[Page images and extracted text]
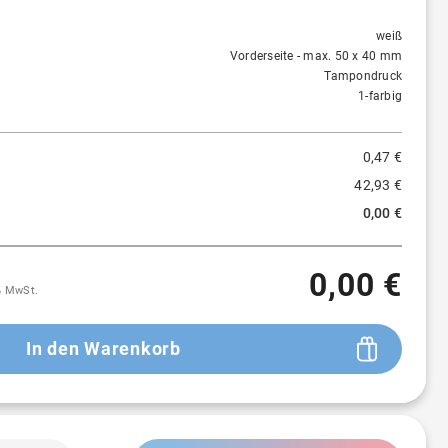
1 St.
0,47 €
-
weiß
Vorderseite - max. 50 x 40 mm
Tampondruck
1-farbig
0,47 €
42,93 €
0,00 €
0,00 €
9% MwSt.
In den Warenkorb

### TASK
You need to restate all of the entries above exactly and leave the pictures behind.

### REPLY TO THE TASK
1 St.
0,47 €
-
weiß
Vorderseite - max. 50 x 40 mm
Tampondruck
1-farbig
0,47 €
42,93 €
0,00 €
0,00 €
9% MwSt.
In den Warenkorb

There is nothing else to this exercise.